Children as harvesters

Kathmandu newspapers have reported that children are leaving school this year to join the harvest and earn the money to pay their school fees, causing schools to struggle to remain open.
Some schools have adapted to the seasonal pull of the harvest and shut down to allow students time to participate. But the effects of such gaps are not insubstantial.

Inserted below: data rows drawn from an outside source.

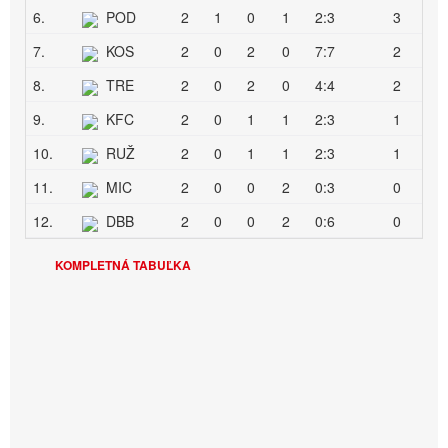
6.
POD
2
1
0
1
2:3
3
7.
KOS
2
0
2
0
7:7
2
8.
TRE
2
0
2
0
4:4
2
9.
KFC
2
0
1
1
2:3
1
10.
RUŽ
2
0
1
1
2:3
1
11.
MIC
2
0
0
2
0:3
0
12.
DBB
2
0
0
2
0:6
0
KOMPLETNÁ TABUĽKA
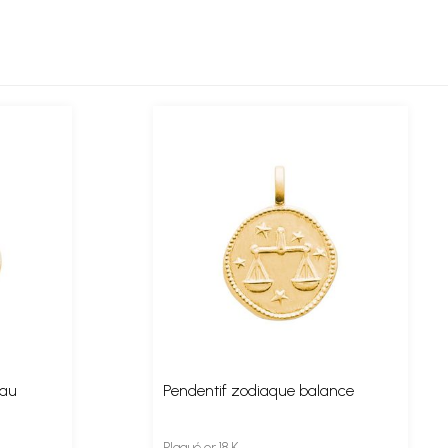
eau
Pendentif zodiaque balance
Plaqué or 18 K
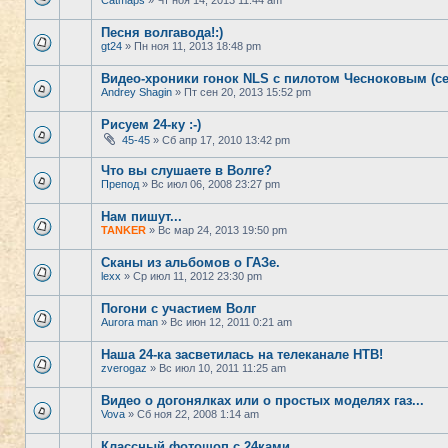
Catmaps
» Чт ноя 14, 2013 11:44 am
Песня волгавода!:)
gt24
» Пн ноя 11, 2013 18:48 pm
Видео-хроники гонок NLS с пилотом Чесноковым (се
Andrey Shagin
» Пт сен 20, 2013 15:52 pm
Рисуем 24-ку :-)
45-45
» Сб апр 17, 2010 13:42 pm
Что вы слушаете в Волге?
Препод
» Вс июл 06, 2008 23:27 pm
Нам пишут...
TANKER
» Вс мар 24, 2013 19:50 pm
Сканы из альбомов о ГАЗе.
lexx
» Ср июл 11, 2012 23:30 pm
Погони с участием Волг
Aurora man
» Вс июн 12, 2011 0:21 am
Наша 24-ка засветилась на телеканале НТВ!
zverogaz
» Вс июл 10, 2011 11:25 am
Видео о догонялках или о простых моделях газ...
Vova
» Сб ноя 22, 2008 1:14 am
Классный фотошоп с 24ками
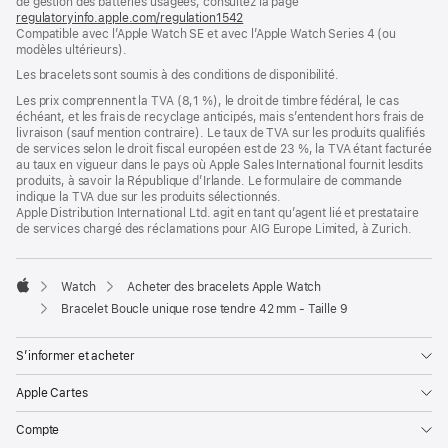
de gestion des batteries usagées, consultez la page
nouvelle
regulatoryinfo.apple.com/regulation1542
fenêtre)
(s’ouvre
Compatible avec l’Apple Watch SE et avec l’Apple Watch Series 4 (ou
dans
modèles ultérieurs).
une
nouvelle
Les bracelets sont soumis à des conditions de disponibilité.
fenêtre)
Les prix comprennent la TVA (8,1 %), le droit de timbre fédéral, le cas
échéant, et les frais de recyclage anticipés, mais s’entendent hors frais de
livraison (sauf mention contraire). Le taux de TVA sur les produits qualifiés
de services selon le droit fiscal européen est de 23 %, la TVA étant facturée
au taux en vigueur dans le pays où Apple Sales International fournit lesdits
produits, à savoir la République d’Irlande. Le formulaire de commande
indique la TVA due sur les produits sélectionnés.
Apple Distribution International Ltd. agit en tant qu’agent lié et prestataire
de services chargé des réclamations pour AIG Europe Limited, à Zurich.
Watch
Acheter des bracelets Apple Watch
Apple
Bracelet Boucle unique rose tendre 42 mm - Taille 9
S’informer et acheter
Apple Cartes
Compte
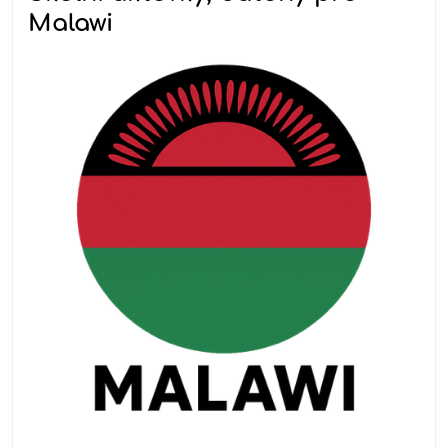
Malawi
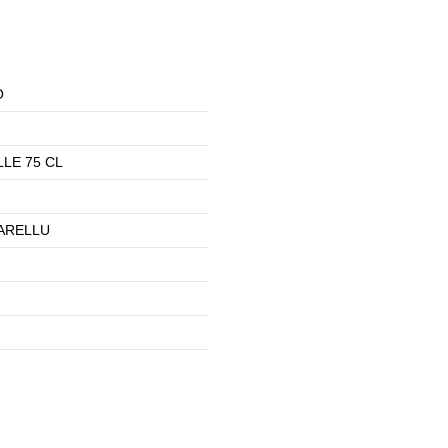
O
LE 75 CL
ARELLU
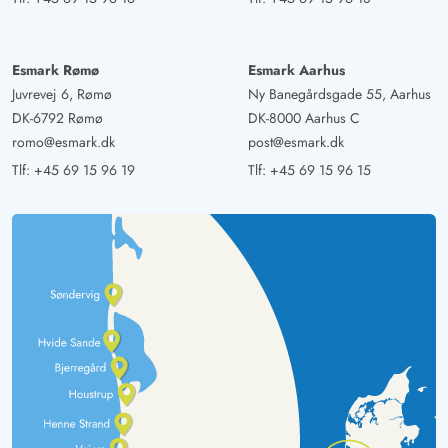
Esmark Rømø
Esmark Aarhus
Juvrevej 6, Rømø
Ny Banegårdsgade 55, Aarhus
DK-6792 Rømø
DK-8000 Aarhus C
romo@esmark.dk
post@esmark.dk
Tlf:
+45 69 15 96 19
Tlf:
+45 69 15 96 15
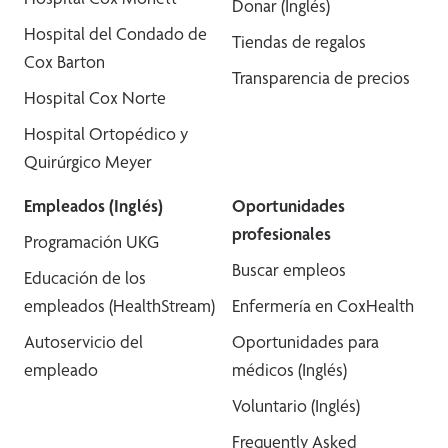
Donar (Inglés)
Hospital del Condado de
Tiendas de regalos
Cox Barton
Transparencia de precios
Hospital Cox Norte
Hospital Ortopédico y
Quirúrgico Meyer
Empleados (Inglés)
Oportunidades
profesionales
Programación UKG
Buscar empleos
Educación de los
empleados (HealthStream)
Enfermería en CoxHealth
Autoservicio del
Oportunidades para
empleado
médicos (Inglés)
Voluntario (Inglés)
Frequently Asked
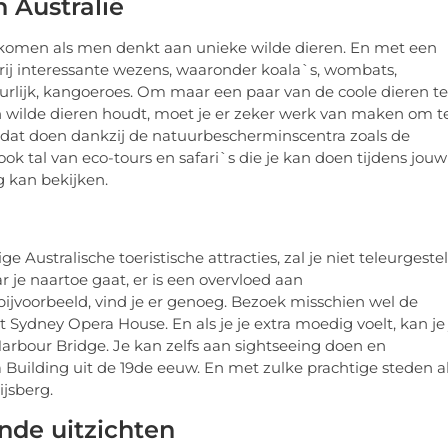
 Australië
n komen als men denkt aan unieke wilde dieren. En met een
 vrij interessante wezens, waaronder koala`s, wombats,
urlijk, kangoeroes. Om maar een paar van de coole dieren te
n wilde dieren houdt, moet je er zeker werk van maken om t
e dat doen dankzij de natuurbescherminscentra zoals de
 ook tal van eco-tours en safari`s die je kan doen tijdens jouw
 kan bekijken.
e Australische toeristische attracties, zal je niet teleurgeste
r je naartoe gaat, er is een overvloed aan
bijvoorbeeld, vind je er genoeg. Bezoek misschien wel de
Sydney Opera House. En als je je extra moedig voelt, kan je 
bour Bridge. Je kan zelfs aan sightseeing doen en
ia Building uit de 19de eeuw. En met zulke prachtige steden a
ijsberg.
nde uitzichten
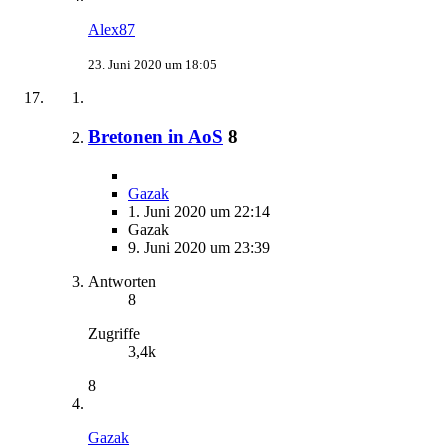
Alex87
23. Juni 2020 um 18:05
Bretonen in AoS
8
Gazak
1. Juni 2020 um 22:14
Gazak
9. Juni 2020 um 23:39
Antworten
8
Zugriffe
3,4k
8
Gazak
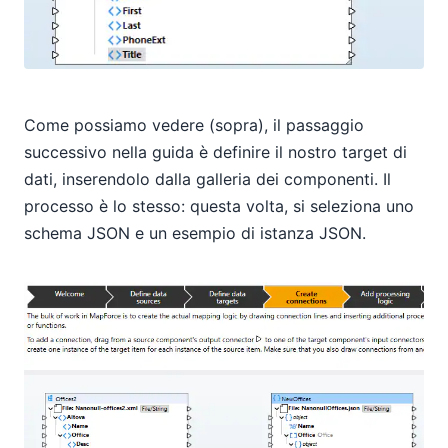
Come possiamo vedere (sopra), il passaggio
successivo nella guida è definire il nostro target di
dati, inserendolo dalla galleria dei componenti. Il
processo è lo stesso: questa volta, si seleziona uno
schema JSON e un esempio di istanza JSON.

Ram Chandra Buddha is administrator and teacher at a school less than a hundred kilometers from the fields, and he’s seeing the demands the work is making on his students who are pressured to work with the harvest to support their impoverished families.  “We have had to limit the amount of vacation time we allow students to take for the yartsa gunbu harvest to 15 days.” His school also applies age limits, primary school students are not allowed any time off for the harvest. “Otherwise,” he says, “it really starts to have a negative impact on their studies.”
For Lakshmi and Nabindra, there is little choice in the matter. “With my husband sick, this seemed like the only option, and I can’t leave my son at home – plus, he helps find pieces,” she explains. She hopes that a successful harvest will mean she can eventually send him to boarding school in Kathmandu.

*name changed at interviewee’s request.